The judge wouldn’t send them a bendable dummy they requested, but has provided them with either a dry erase board or large paper and easel. He also allowed them to watch the surveillance video they requested Wednesday before leaving for the night.
Dunn is facing first-degree murder charges after fatally shooting 17-year-old Jordan Davis during a dispute over loud music in 2012. The 47-year-old has pleaded not guilty to all of the charges against him, which also include three counts of attempted murder related to three teens who were in the vehicle with Davis that night but survived the shooting.
The seven woman and five men deliberating his case sent a note to the judge a little before 1:30 p.m. ET on Thursday asking, “Can we get that dummy with the sticks?” They were referring to the mannequin prosecutors brought into the courtroom to show how they believed Davis was leaning away from Dunn when he fired the fatal shot that killed the teen.
After some discussion between the attorneys and Judge Russell Healey, who kept referring to the dummy as “bendy,” the jurors were brought into the courtroom for their answer.
“Regarding the ‘dummy with the sticks:’ We cannot send that back to you as it was a demonstrative exhibit — that is, an exhibit for demonstration purposes,” Healey said. “It was not offered into evidence, therefore it cannot be sent back.”
About an hour later, they asked for a dry erase board or large paper and easel, which the judge said he would send back to the deliberation room. They also said one set of their jury instructions was missing several pages.
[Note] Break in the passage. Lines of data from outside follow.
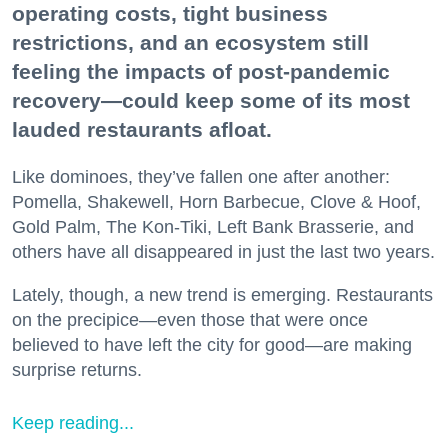
operating costs, tight business
restrictions, and an ecosystem still
feeling the impacts of post-pandemic
recovery—could keep some of its most
lauded restaurants afloat.
Like dominoes, they’ve fallen one after another:
Pomella, Shakewell, Horn Barbecue, Clove & Hoof,
Gold Palm, The Kon-Tiki, Left Bank Brasserie, and
others have all disappeared in just the last two years.
Lately, though, a new trend is emerging. Restaurants
on the precipice—even those that were once
believed to have left the city for good—are making
surprise returns.
Keep reading...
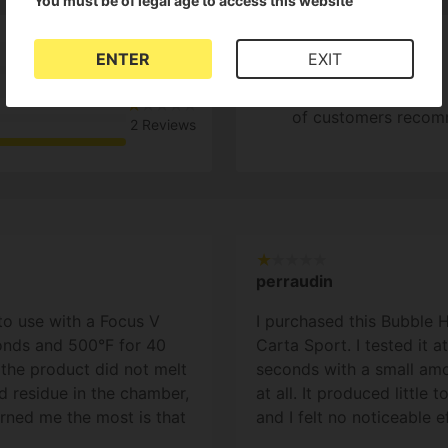
You must be of legal age to access this website
1
ENTER
EXIT
0%
of customers recom
2 Reviews
perraudin
to use with a Focus V
I purchased this Bubble 
conds and 500°F for 40
Carta Sport. I tested it 
 the product did not melt
seconds with a small amou
lid residue in the chamber,
at all. It produced little 
erned me the most is that
and I felt no noticeable 
, it seemed to char/burn.
instead of melting like a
The jurors also requested to see the surveillance video from the gas station where Davis was shot. They specifically wanted to see all camera angles of the 10 minutes before and the 10 minutes after the incident. That request came to the judge Wednesday night, after a little over three hours of deliberations. Jurors told the judge they would go ahead and leave for evening and wait until Thursday morning to watch it.
Defense attorney Cory Strolla appeared briefly before the media Thursday afternoon to answer questions about the case and his client.
“I think, and I personally believe, there’s a lot invested in the outcome of this case, politically,” Strolla said. “Because of the George Zimmerman case, a lot more was focused on this case. Had we never heard about George Zimmerman, I don’t think you or I would be standing in this room talking about Mr. Dunn.”
Zimmerman, who was a neighborhood watch volunteer in his Florida community at the time of 17-year-old Trayvon Martin’s death, was acquitted of second-degree murder and manslaughter in July 2013.
Many people believed race played a big part in that case because Zimmerman is white and Martin was black. Strolla said that for his client, however, race is not a factor. Instead, he said Dunn sees it as a “subculture thug issue.”
“It’s not black, it’s not white, it’s not Hispanic, it’s literally a person trying to emulate something they’ve seen and unfortunately it puts them in a very dangerous situation if they do that,” Strolla said.
Strolla also said that Dunn is “in good spirits” as he awaits the verdict but that this experience has been a huge shock for him.
“Imagine you live a wonderful lifestyle on the beach — you have a family, friends — next thing you know you’re being accused of premeditated murder. You’re not allowed out on bond, people are threatening your life,” Strolla said. “To say he was in a state of shock is to put it mildly.”
Jurors got the chance to hear from both sides one last time Wednesday during closing arguments before they went back to the deliberation room.